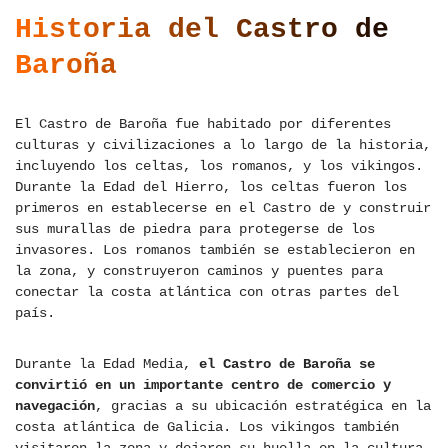
Historia del Castro de
Baroña
El Castro de Baroña fue habitado por diferentes
culturas y civilizaciones a lo largo de la historia,
incluyendo los celtas, los romanos, y los vikingos.
Durante la Edad del Hierro, los celtas fueron los
primeros en establecerse en el Castro de y construir
sus murallas de piedra para protegerse de los
invasores. Los romanos también se establecieron en
la zona, y construyeron caminos y puentes para
conectar la costa atlántica con otras partes del
país.
Durante la Edad Media,
el Castro de Baroña se
convirtió en un importante centro de comercio y
navegación
, gracias a su ubicación estratégica en la
costa atlántica de Galicia. Los vikingos también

Task: Copy out the entries exactly. No pictures.

Task output:
Historia del Castro de
Baroña
El Castro de Baroña fue habitado por diferentes
culturas y civilizaciones a lo largo de la historia,
incluyendo los celtas, los romanos, y los vikingos.
Durante la Edad del Hierro, los celtas fueron los
primeros en establecerse en el Castro de y construir
sus murallas de piedra para protegerse de los
invasores. Los romanos también se establecieron en
la zona, y construyeron caminos y puentes para
conectar la costa atlántica con otras partes del
país.
Durante la Edad Media,
el Castro de Baroña se
convirtió en un importante centro de comercio y
navegación
, gracias a su ubicación estratégica en la
costa atlántica de Galicia. Los vikingos también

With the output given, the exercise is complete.